To access Oracle Platinum Services, customers will install a patented, secure monitoring gateway. This approach is possible with Oracle’s pre-integrated systems, Abramson said, because “we own every component in the stack and the systems are engineered to work together with standard configurations.”
In addition to fault monitoring, quarterly patches/updates and predictive services, Abramson said Platinum Services also includes “some pretty aggressive SLAs,” including a five-minute response time for Severity 1 issues and a 15-minute restoration or escalation to development for Severity 1 issues.
Oracle is positioning Platinum Services as a bridge between traditional IT support and fully-managed services that will lower customer costs, ease system administration and improve uptime and reliability. Customers are especially keen for solutions that encompass management and monitoring along with support, Abramson said.
“Putting our technology at customer sites enables us to get ahead of issues and help customers with these systems prevent issues from ever occurring,” he said. “Customers don’t differentiate between systems we monitor and systems we don’t. They expect us to be able to provide support right down to the component level, instantaneously.”

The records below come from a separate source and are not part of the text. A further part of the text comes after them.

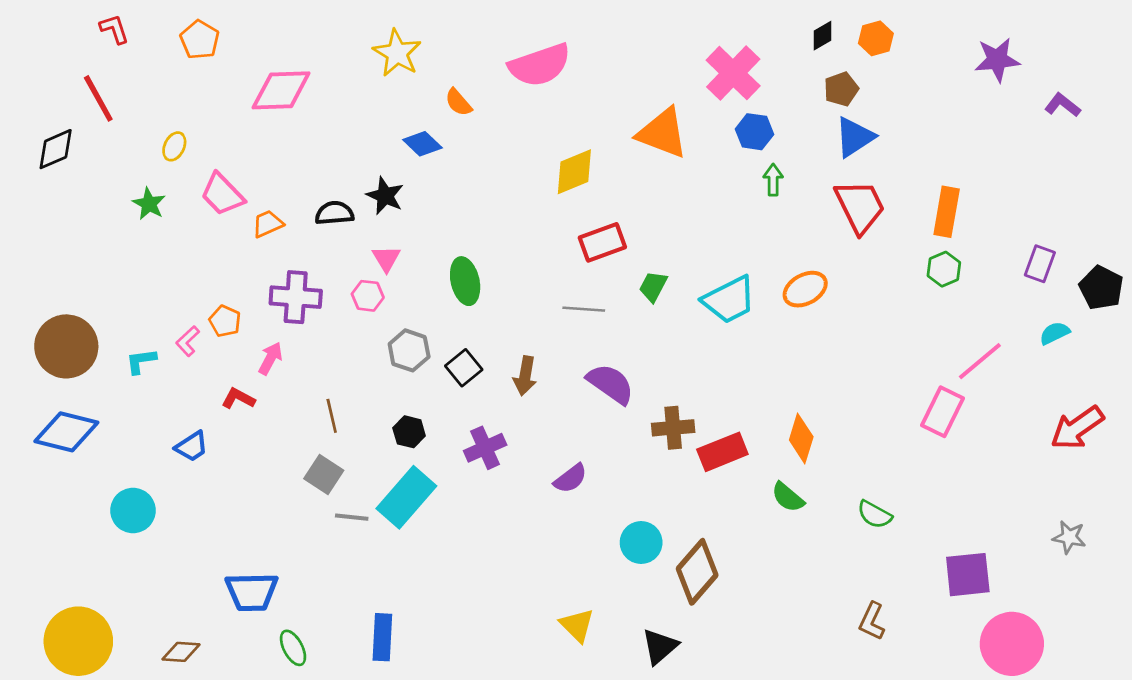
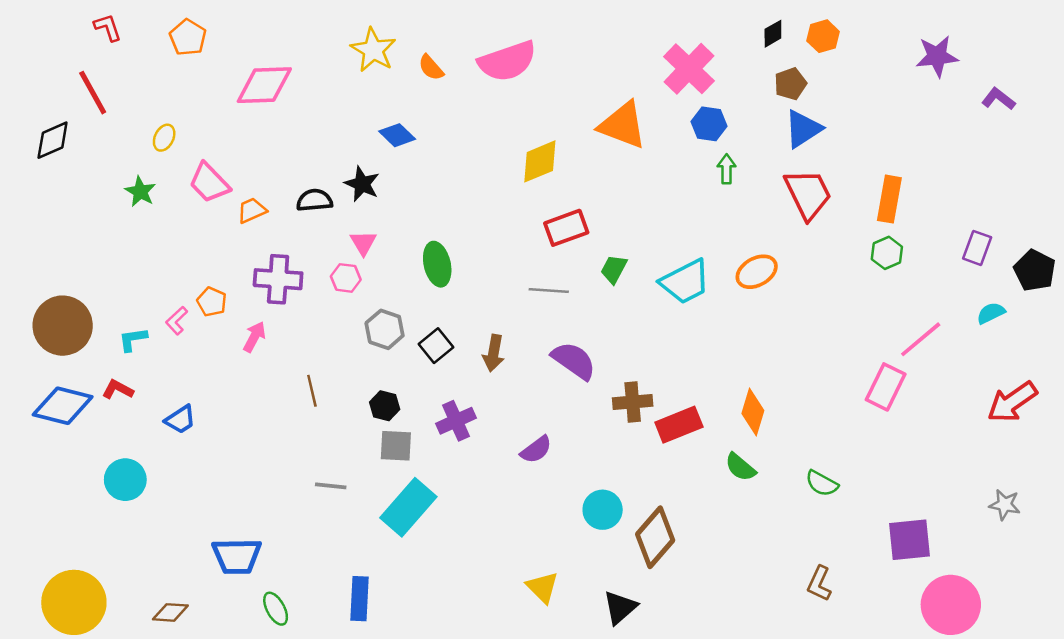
orange semicircle: (458, 102) -> (431, 68), moved
red L-shape: (238, 398) -> (118, 389), moved
gray square: (324, 474) -> (396, 446), moved, turned -30
cyan rectangle: (406, 497) -> (408, 507), moved

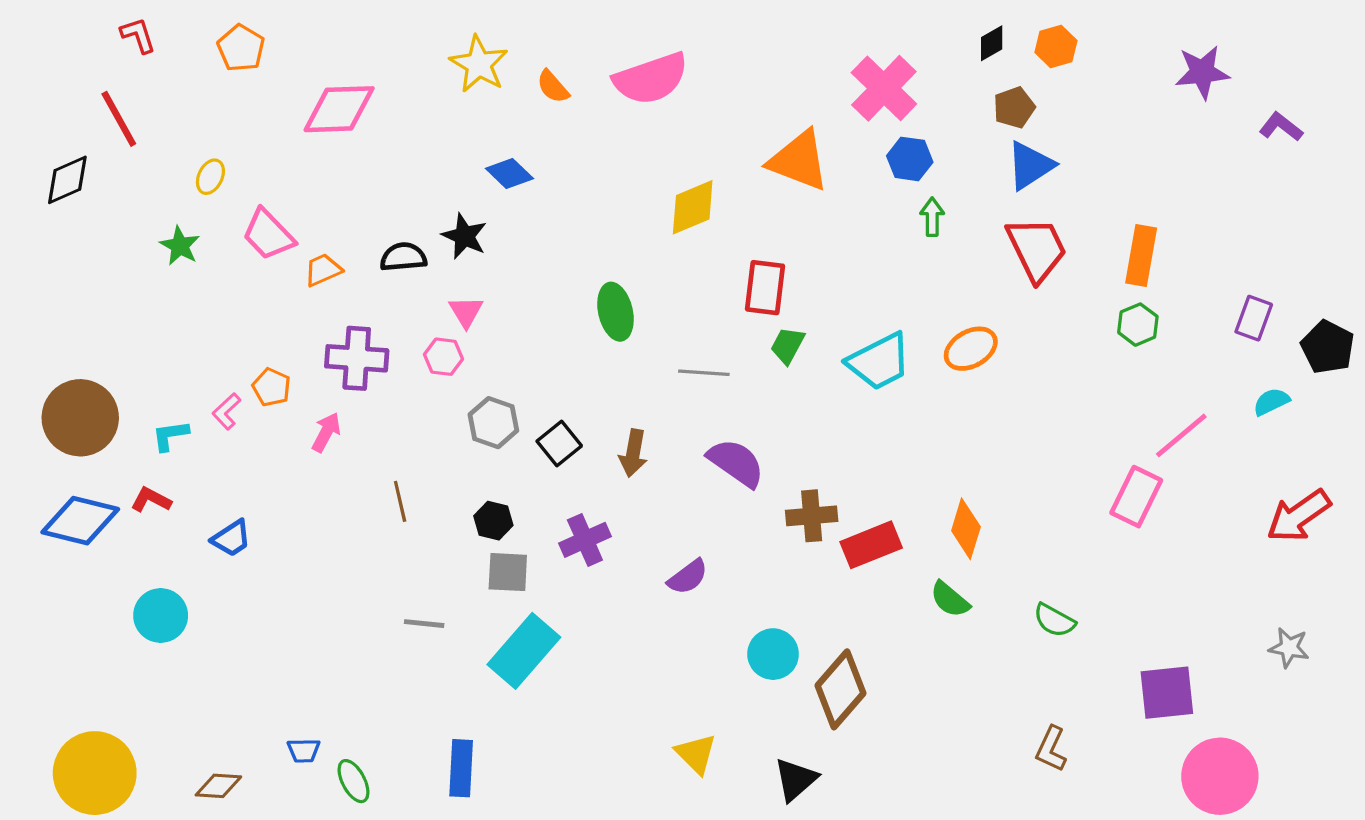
red rectangle: (566, 228) -> (765, 288), moved, turned -63
green ellipse: (437, 264) -> (616, 312), moved
blue trapezoid: (237, 556) -> (304, 751), moved, size x0.5

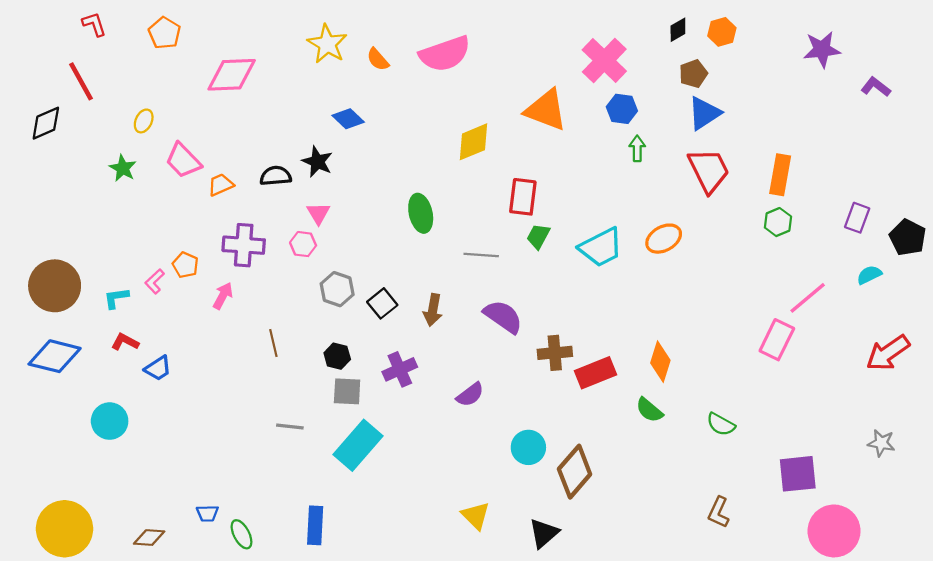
red L-shape: (151, 500) -> (125, 342), moved

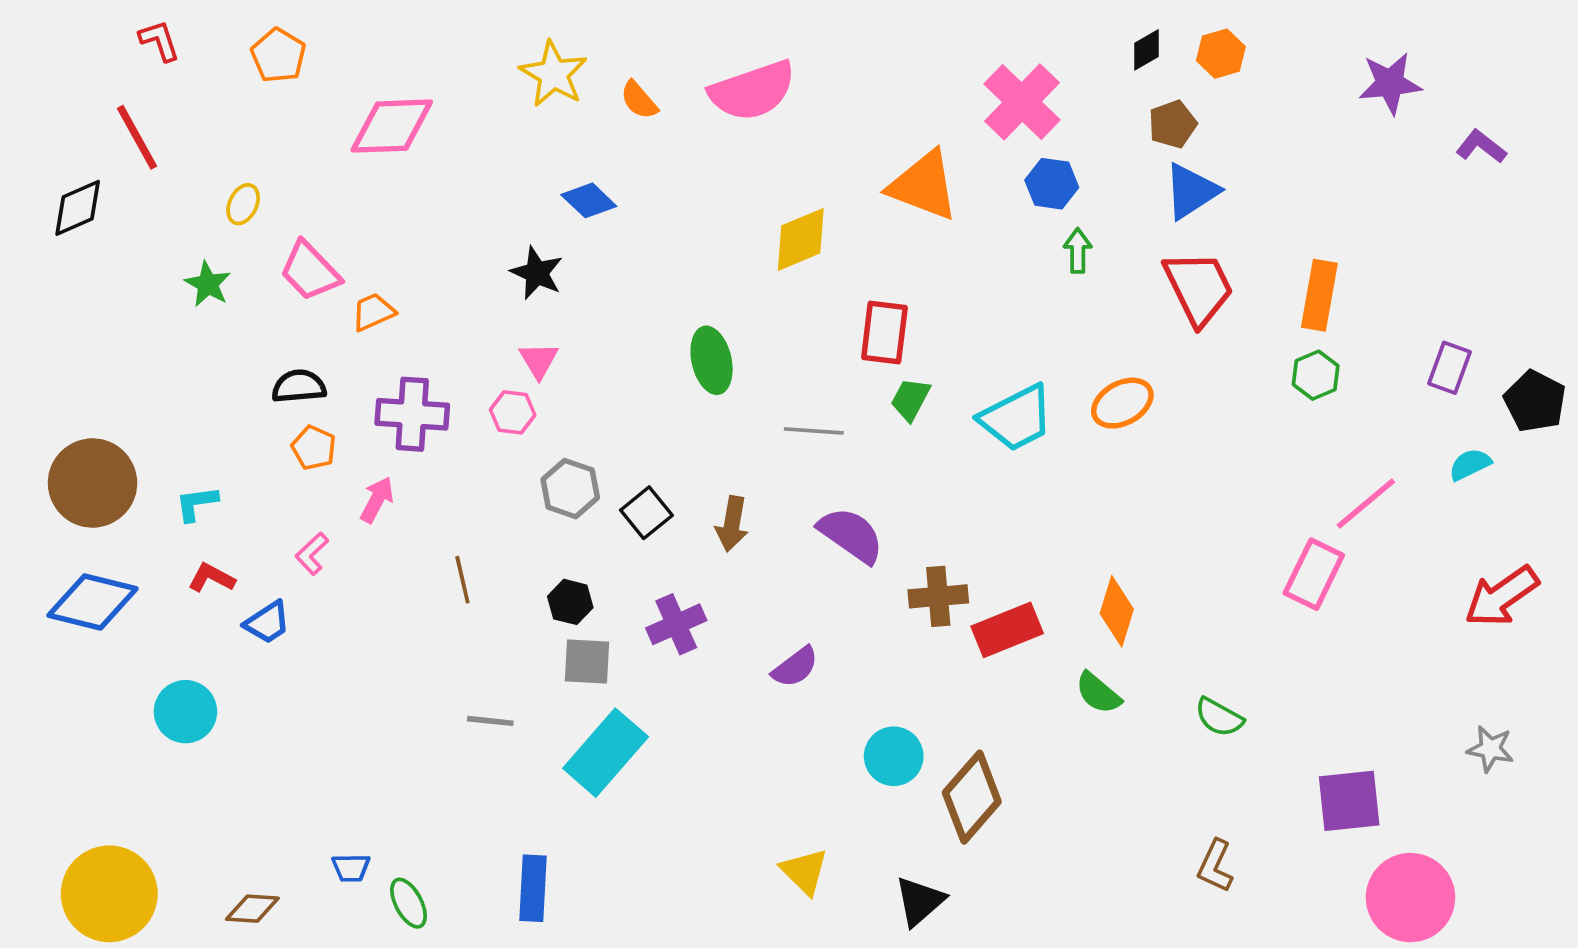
black semicircle: (276, 176) -> (299, 386), moved
pink L-shape: (155, 281) -> (312, 554), moved

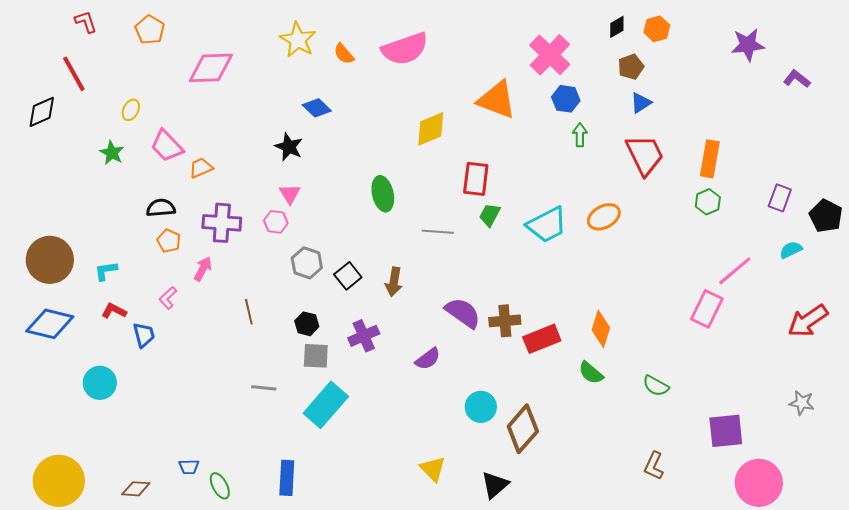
blue triangle: (1191, 191) -> (641, 103), size x0.7
purple semicircle: (851, 535) -> (463, 313), moved
blue trapezoid: (267, 622) -> (144, 335), turned -72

Customers will also see long-term service improvements with the “closed loop” approach facilitated by Oracle’s engineered systems, Abramson said. “We learn from the customer’s environment. Our knowledge base is updated, and that’s reflected in product improvements, security patches and the quarterly updates.”
Platinum Services also incorporates a feature called “fingerprinting,” in which customers’ error conditions are “enriched” with information about similar errors dealt with by Oracle experts. Thus, errors are “filtered, qualified and enriched before they hit the support system” so they are routed to members of the support team best equipped to handle them, Abramson said.

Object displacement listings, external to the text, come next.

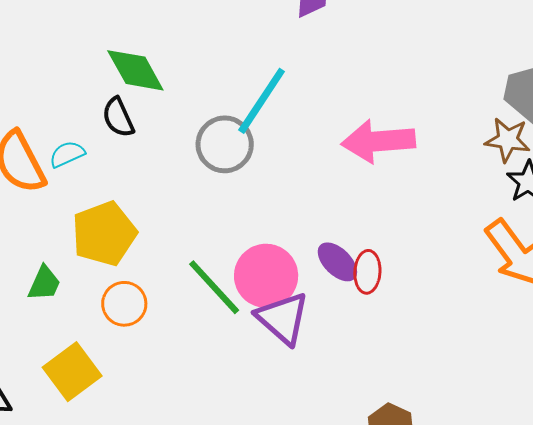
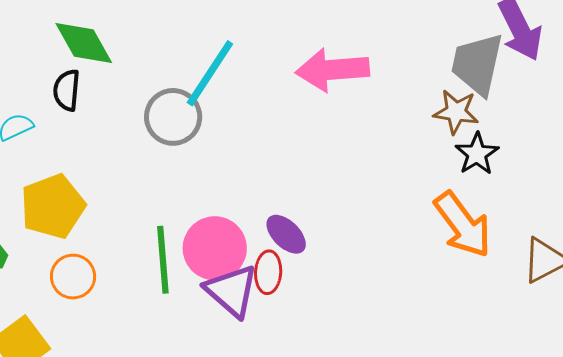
black semicircle: (118, 117) -> (67, 90), turned 30
pink arrow: (378, 141) -> (332, 70), moved
red ellipse: (367, 272) -> (268, 272), moved
green line: (214, 287) -> (163, 260), turned 38

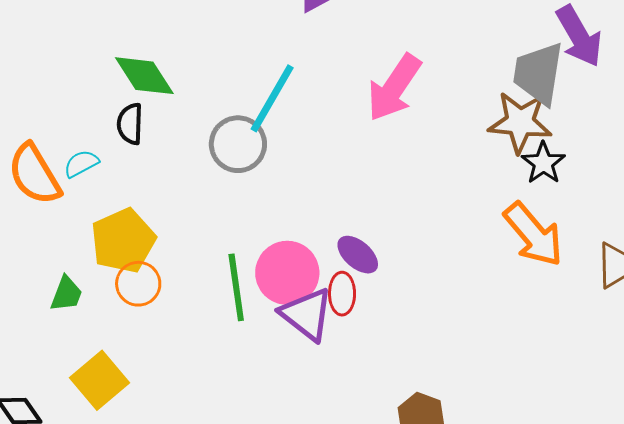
pink arrow: (332, 70) -> (394, 88), turned -48
brown star: (456, 112) -> (520, 122), size x1.4
orange circle: (73, 277) -> (138, 284), moved

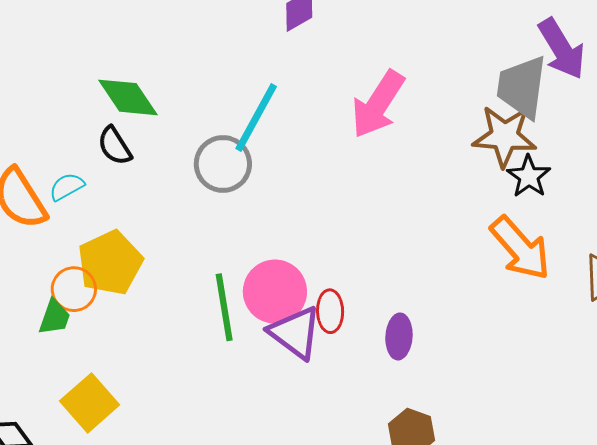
black semicircle: (130, 124) -> (115, 146), turned -33
purple ellipse: (358, 255) -> (399, 336), moved, turned 54
orange circle: (138, 284) -> (74, 289), moved

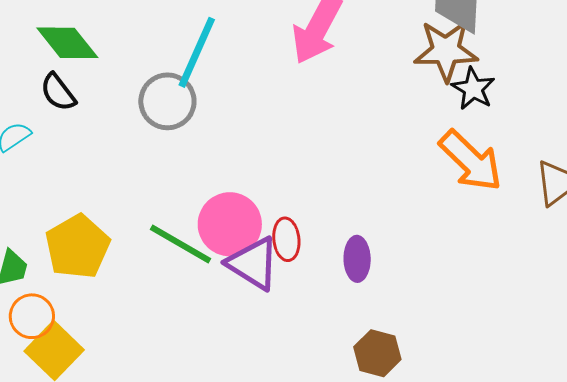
yellow pentagon: (110, 263) -> (77, 247), moved
orange circle: (74, 289) -> (32, 316), moved
green line: (224, 307) -> (180, 244), turned -46

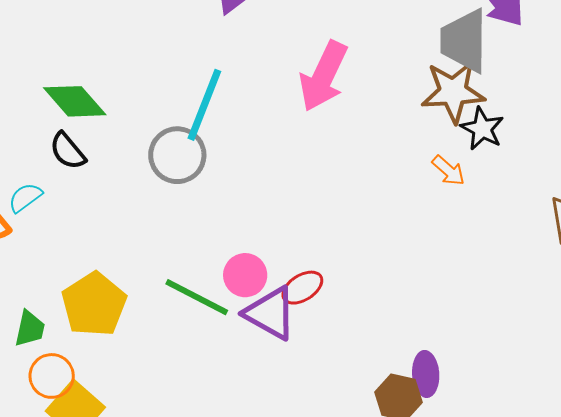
orange arrow: (471, 161) -> (448, 170), moved, size x0.5
pink circle: (230, 224) -> (245, 275), size x0.7
red ellipse: (286, 239) -> (302, 288), turned 66
purple ellipse: (357, 259) -> (426, 374), moved

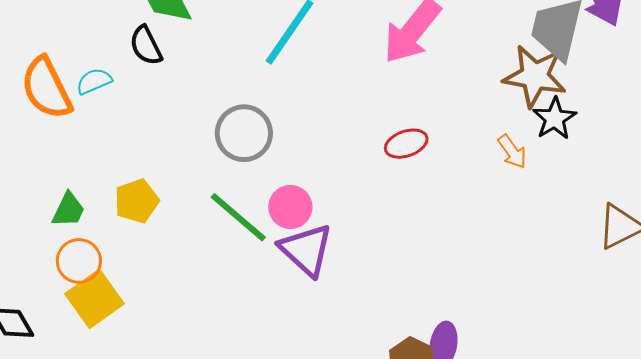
gray circle: (177, 155) -> (244, 133), moved
red ellipse: (302, 288) -> (406, 144), moved
yellow pentagon: (94, 304) -> (137, 201), size x0.7

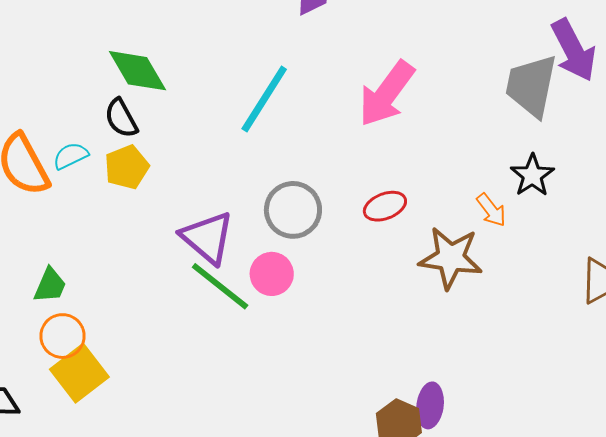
brown star: (535, 76) -> (451, 258), moved
gray circle: (244, 133) -> (293, 210), moved
yellow pentagon: (137, 201) -> (127, 167), moved
purple triangle: (306, 250) -> (207, 238), moved

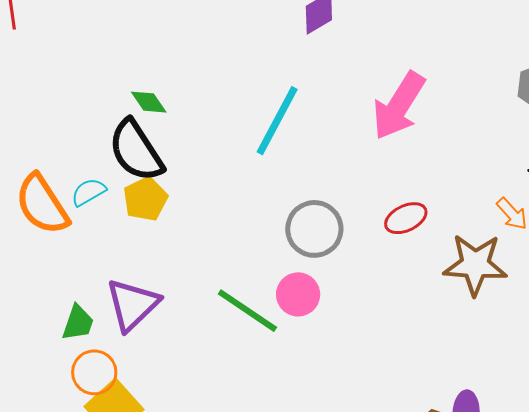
green diamond: (138, 71) -> (149, 102), size x0.6
black semicircle: (121, 118) -> (136, 151), size x1.6
purple triangle: (207, 238) -> (133, 305), moved, turned 40

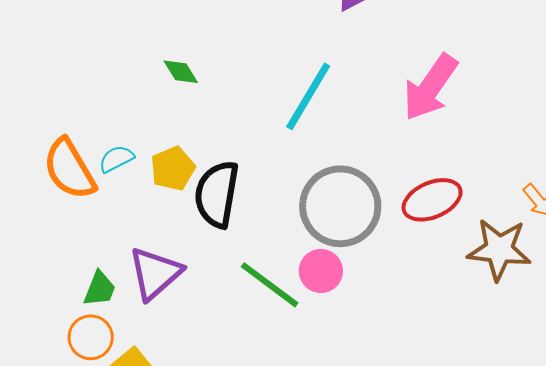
black semicircle: (136, 151) -> (217, 194), moved, turned 40
red ellipse: (406, 218) -> (432, 200), size x1.4
gray circle: (314, 229) -> (340, 206), size x1.4
orange circle: (94, 372) -> (91, 337), moved

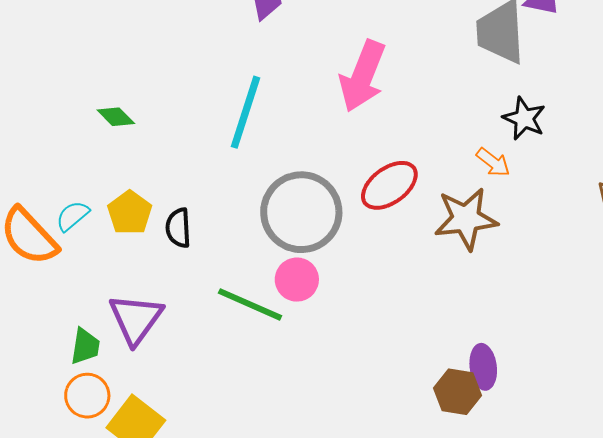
black semicircle: (217, 194) -> (178, 228), size x0.6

In addition to Platinum Services, the Advanced Customer Support organization is releasing 3 new products available for a fee to a broader group of Oracle customers. They are:
- Advanced monitoring/resolution, which allows Oracle customers to extend those services to non-Platinum Oracle products or to some 2,000 products of competitors.
- End-user performance monitoring, which extends Oracle support “all the way to user terminals,” Abramson said.
- Solution support center, through which enterprises can contract with Oracle for a dedicated, on-site service teams.
Abramson said he expects Oracle to make Platinum Services available for at least some of its business applications in the near future.